FIG. 10 illustrates an example of ground-truth labeling for stressed trials with a frame size of 8 second and an overlap of 50% (subject 14) according to an exemplary embodiment of the present disclosure.

FIG. 11 illustrates the change from trait to state with higher scores in the stressed group according to an exemplary embodiment of the present disclosure.

FIG. 12 illustrates model architecture of proposed spatial attention-based LSTM classifier for representative movements classification and the extraction of input feature importance according to an exemplary embodiment of the present disclosure. Model architecture of proposed spatial attention-based LSTM classifier for “representative” movements classification and the extraction of input feature importance. The input had 6 features including time-series velocity, acceleration, and jerk of both instrument tips.

FIGS. 13a-b illustrate graphs comparing the spatial attention of different kinematic features in normal and stressed movements according to an exemplary embodiment of the present disclosure.

FIGS. 14a-b illustrates graphs comparing the sum of spatial attention between non-dominant hand side and dominant hand side for characterizing a normal and stressed movement according to an exemplary embodiment of the present disclosure.

FIG. 15 illustrates a flowchart of the steps for using normal and stressed trial data to obtain a representative normal and representative stressed model for training a new classifier according to an exemplary embodiment of the present disclosure.

FIG. 16 illustrates sensor data and movement models can be used for feedback and guidance to a user according to an exemplary embodiment of the present disclosure.

DETAILED DESCRIPTION OF EXEMPLARY EMBODIMENTS

Exemplary embodiments of the present disclosure are configured to identify and utilize kinematic markers associated with intraoperative stress during surgical training tasks by better understanding the effects of stress on surgical movements.

Several studies have described how stress can affect surgical performance and there are a variety of sensors and analysis methods to measure physiological stress.

Effect of Stress on Surgical Performance and Outcomes

Performance Measurements: The Objective Structured Assessment of Technical Skill (OSATS) was developed and evaluated as a method of surgical technical skill assessment.
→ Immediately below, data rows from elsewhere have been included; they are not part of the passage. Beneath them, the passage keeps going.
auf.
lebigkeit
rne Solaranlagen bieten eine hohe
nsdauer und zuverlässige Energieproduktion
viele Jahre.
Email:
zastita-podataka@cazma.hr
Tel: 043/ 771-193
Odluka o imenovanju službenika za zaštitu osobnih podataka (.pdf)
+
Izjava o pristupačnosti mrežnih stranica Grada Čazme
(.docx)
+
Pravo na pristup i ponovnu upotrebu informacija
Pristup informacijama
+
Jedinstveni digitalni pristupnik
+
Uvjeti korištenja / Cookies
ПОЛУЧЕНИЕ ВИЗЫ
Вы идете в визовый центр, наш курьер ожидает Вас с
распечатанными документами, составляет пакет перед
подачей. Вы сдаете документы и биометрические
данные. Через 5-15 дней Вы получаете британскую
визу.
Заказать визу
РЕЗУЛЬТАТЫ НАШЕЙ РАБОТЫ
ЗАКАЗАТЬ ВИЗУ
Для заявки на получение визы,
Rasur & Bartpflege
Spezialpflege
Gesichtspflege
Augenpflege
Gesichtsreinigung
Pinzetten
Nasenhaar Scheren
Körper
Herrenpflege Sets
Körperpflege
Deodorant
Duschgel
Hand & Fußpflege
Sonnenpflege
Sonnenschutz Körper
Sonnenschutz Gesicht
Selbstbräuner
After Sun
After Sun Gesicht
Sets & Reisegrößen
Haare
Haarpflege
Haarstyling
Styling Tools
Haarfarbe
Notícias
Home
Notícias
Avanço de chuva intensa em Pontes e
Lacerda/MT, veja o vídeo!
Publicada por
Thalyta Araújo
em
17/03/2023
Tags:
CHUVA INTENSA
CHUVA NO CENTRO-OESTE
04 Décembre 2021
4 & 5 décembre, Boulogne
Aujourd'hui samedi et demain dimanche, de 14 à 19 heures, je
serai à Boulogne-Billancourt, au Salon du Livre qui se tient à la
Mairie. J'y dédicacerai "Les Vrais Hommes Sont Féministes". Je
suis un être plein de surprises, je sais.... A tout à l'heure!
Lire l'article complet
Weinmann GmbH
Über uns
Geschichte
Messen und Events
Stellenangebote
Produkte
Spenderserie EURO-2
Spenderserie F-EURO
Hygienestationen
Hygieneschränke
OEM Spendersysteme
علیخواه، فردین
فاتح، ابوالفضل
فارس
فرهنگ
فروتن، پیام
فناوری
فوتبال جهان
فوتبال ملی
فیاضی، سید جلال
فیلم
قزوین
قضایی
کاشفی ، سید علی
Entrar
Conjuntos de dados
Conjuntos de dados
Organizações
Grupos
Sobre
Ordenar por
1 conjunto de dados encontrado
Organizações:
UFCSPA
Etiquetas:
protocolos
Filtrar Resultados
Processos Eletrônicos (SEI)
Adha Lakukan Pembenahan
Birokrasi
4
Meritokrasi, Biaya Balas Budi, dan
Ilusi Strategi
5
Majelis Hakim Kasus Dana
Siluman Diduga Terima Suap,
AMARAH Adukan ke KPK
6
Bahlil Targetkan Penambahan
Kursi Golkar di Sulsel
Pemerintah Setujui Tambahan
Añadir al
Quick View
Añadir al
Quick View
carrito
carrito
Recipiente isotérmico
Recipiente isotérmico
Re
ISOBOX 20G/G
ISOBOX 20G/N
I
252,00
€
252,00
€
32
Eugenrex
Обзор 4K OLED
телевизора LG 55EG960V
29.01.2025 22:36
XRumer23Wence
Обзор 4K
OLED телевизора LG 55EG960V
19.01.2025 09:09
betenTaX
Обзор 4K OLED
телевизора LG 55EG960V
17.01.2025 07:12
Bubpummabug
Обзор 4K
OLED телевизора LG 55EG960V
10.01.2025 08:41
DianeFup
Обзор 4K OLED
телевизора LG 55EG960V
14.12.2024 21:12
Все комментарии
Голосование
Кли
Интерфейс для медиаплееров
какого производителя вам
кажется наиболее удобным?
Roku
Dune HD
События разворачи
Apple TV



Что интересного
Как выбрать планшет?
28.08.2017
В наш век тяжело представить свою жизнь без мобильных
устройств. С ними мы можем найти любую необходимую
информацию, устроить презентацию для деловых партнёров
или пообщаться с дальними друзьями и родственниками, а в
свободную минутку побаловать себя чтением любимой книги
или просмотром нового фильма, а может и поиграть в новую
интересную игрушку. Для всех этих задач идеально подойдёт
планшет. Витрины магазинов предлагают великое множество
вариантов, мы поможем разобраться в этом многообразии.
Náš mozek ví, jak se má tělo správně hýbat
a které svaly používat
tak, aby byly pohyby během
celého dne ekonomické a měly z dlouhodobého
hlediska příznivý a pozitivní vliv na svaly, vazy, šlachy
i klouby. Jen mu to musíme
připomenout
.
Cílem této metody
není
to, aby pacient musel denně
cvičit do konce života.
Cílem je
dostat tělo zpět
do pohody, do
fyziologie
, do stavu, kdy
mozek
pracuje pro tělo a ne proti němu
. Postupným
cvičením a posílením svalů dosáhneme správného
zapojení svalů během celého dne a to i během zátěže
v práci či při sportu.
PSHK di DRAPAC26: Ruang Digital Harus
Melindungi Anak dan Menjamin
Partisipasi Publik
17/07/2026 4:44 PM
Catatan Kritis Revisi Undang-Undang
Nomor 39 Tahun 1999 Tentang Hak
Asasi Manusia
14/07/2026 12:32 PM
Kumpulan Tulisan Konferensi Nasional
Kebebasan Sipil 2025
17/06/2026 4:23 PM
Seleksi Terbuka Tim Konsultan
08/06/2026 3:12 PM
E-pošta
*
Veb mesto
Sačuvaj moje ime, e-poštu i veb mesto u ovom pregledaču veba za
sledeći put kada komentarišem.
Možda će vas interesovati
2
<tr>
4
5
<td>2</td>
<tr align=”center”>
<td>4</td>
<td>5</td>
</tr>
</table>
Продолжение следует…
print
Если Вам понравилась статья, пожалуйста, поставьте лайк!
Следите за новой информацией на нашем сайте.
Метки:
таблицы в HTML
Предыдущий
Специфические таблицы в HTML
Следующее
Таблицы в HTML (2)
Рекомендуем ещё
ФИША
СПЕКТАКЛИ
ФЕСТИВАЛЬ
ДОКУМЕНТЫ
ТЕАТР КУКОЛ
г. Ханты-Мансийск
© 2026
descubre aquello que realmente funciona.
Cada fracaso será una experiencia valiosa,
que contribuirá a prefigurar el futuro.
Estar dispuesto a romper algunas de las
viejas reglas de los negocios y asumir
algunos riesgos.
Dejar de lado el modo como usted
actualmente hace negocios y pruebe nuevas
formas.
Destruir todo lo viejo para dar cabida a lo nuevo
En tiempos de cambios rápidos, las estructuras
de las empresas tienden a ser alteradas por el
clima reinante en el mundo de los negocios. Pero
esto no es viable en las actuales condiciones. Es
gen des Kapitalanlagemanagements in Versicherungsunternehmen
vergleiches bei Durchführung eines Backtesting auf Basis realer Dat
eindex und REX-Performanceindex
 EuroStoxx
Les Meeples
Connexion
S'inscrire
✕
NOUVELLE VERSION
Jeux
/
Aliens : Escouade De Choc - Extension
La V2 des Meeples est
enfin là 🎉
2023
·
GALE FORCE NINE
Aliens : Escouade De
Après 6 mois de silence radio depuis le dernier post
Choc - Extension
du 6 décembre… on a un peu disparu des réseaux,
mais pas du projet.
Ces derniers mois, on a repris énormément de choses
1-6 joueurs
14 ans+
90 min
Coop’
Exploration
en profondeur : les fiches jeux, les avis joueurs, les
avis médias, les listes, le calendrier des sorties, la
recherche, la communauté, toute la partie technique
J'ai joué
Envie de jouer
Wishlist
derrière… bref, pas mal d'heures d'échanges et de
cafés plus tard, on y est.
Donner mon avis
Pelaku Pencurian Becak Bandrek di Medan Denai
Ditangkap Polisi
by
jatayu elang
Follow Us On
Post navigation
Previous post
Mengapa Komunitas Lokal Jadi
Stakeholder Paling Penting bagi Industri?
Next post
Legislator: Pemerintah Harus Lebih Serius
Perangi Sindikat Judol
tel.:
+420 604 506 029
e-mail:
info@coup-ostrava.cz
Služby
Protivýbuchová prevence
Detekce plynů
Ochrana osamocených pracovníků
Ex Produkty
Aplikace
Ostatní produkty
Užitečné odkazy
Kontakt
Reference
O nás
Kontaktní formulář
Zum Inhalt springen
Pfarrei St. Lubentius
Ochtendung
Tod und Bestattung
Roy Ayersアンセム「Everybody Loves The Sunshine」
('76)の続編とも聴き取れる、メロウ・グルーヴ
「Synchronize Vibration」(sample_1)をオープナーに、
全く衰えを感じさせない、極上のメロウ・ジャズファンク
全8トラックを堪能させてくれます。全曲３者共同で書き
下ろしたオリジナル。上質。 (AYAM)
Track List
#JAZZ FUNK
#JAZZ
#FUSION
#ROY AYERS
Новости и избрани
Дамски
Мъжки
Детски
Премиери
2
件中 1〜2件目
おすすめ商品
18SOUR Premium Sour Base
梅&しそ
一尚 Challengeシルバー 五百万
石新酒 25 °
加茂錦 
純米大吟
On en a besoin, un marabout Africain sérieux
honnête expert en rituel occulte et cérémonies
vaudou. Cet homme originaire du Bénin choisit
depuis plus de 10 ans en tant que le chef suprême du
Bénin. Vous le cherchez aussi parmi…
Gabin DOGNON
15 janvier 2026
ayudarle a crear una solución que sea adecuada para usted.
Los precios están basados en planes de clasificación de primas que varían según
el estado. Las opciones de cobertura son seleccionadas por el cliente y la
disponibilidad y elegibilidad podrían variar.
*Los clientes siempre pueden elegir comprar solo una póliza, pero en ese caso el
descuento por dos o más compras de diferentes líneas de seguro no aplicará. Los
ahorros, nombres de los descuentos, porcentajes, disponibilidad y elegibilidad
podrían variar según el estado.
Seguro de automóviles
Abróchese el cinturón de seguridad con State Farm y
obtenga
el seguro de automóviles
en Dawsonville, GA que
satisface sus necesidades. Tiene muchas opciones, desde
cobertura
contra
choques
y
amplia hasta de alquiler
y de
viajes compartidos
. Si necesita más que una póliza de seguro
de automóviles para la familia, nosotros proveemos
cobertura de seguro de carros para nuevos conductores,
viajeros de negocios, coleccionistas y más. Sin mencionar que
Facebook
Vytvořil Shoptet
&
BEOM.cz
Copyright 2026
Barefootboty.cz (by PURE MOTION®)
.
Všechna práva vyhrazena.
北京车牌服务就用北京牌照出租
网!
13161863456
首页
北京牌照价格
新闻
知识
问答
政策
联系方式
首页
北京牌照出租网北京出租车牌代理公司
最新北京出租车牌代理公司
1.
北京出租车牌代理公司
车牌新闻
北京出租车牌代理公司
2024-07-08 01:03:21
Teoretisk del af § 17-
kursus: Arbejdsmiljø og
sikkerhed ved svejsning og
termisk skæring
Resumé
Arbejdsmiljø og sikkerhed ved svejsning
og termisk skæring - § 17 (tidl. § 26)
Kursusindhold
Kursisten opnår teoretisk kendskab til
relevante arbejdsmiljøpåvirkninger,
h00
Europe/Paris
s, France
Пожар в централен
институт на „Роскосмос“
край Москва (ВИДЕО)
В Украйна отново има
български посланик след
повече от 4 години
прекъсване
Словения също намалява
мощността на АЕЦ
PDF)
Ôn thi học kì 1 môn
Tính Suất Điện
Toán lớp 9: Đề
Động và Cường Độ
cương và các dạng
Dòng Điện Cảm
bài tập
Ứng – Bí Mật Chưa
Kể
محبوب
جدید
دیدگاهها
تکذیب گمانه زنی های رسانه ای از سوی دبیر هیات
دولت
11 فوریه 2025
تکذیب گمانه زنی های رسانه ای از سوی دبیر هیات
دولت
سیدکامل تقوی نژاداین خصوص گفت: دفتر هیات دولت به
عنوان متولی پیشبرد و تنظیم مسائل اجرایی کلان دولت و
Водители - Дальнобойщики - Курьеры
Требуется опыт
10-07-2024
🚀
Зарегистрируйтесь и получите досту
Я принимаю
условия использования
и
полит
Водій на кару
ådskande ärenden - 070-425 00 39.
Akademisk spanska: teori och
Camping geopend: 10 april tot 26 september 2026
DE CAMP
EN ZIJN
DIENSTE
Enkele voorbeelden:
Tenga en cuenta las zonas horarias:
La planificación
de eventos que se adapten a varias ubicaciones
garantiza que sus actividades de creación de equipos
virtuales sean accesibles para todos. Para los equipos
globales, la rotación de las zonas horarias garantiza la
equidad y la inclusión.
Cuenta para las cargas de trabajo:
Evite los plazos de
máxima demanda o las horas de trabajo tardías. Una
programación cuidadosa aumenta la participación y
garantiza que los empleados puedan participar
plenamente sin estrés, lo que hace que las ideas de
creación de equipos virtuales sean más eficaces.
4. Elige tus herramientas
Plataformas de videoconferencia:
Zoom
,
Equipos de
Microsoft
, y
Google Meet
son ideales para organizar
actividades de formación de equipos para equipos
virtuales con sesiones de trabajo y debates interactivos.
The OSATS has shown its promise as a reliable method for testing operative skills in surgical trainees [16]. However, OSATS needs reviewer's rating and the resulting scores may be varied in different reviewers. Alternatively, task-independent metrics (e.g., time, path length, smoothness, depth perception) extracted from the analysis of the laparoscopic instruments motions has been introduced as a technically sound approach for surgical performance assessment [17]. Several approaches of motiontracking in laparoscopic surgery have been introduced, including electromagnetic sensors, optical and camera trackers. These studies demonstrated the potential feasibility of the kinematic data to access laparoscopic psychomotor skills using motion-based metrics such as path length, speed, or economy of volume [18]-[21]. The kinematic data was also adopted for evaluating surgical performance during robotics surgical training tasks, and it demonstrated the ability of objectively distinguishing between novice and expert performance as well as the training effects in the performance of training tasks [22].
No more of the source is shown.